Data Science: Recent Developments and Future Trends
Speaker: Li Chen (ACM Distinguished Speaker)
Abstract
Data contains science. How data is handled today is much different than the
classical mathematical approach of using models to fit the data. Today, people
are supposed to find rules and properties within the data set and sometimes
among different data sets.
In this talk, we will explain data science and its relationship to BigData,
cloud computing, and data mining. We also discuss current research problems in
data science and provide concerns related to the data science industry. This
talk will connect and group computer science, mathematics, information
technology, social science, and other applications in order to give a
comprehensive view of the future of data science. Emphasizing the bridge
between computer science and math, we will explain why data science would serve
as a tremendous engine to the development of the new computing and math
theories.
Data science is about the study of: (1) The science of data, (2) Knowledge
extraction from massive data sets (BigData) mainly using machine learning, (3)

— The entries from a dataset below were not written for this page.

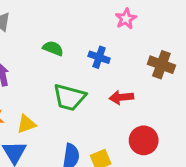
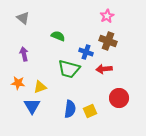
blue cross: (99, 57) -> (86, 52), moved
brown cross: (161, 65) -> (108, 41), moved

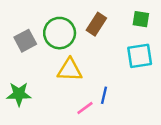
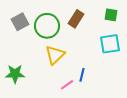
gray square: (25, 41) -> (20, 22), moved
yellow triangle: (70, 70) -> (55, 55), turned -45

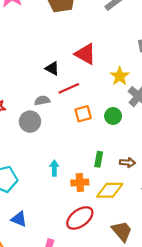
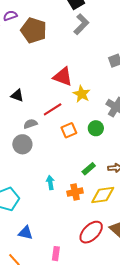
black triangle: (52, 68) -> (17, 96), moved
yellow star: (120, 76) -> (82, 94), moved
green rectangle: (99, 159) -> (89, 169), turned 48
red ellipse: (80, 218) -> (91, 232), moved

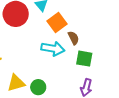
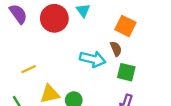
orange square: (57, 22) -> (125, 26), moved, turned -30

Data and data set relations, (4) BigData processing including tools such as
Hadoop and Spark on cloud computing, and (5) Visualization of massive data and
human-computer interaction.
In this talk, we give an overview of data mining and machine learning methods
such as kNN, k-means, SVM, decision trees, PCA, and other popular methods. We
also introduce timely problems for study including: smart search (also called
the matrix completion problem or the Netflix problem), the subspace problem,
financial data recovery, video tracking, and persistent data processing.
For future research problems, we would like to discuss computing and algorithm
design based on various MapReduce-based models. For applications, we provide a
simple case study in image segmentation using MapReduce with detailed algorithm
analysis.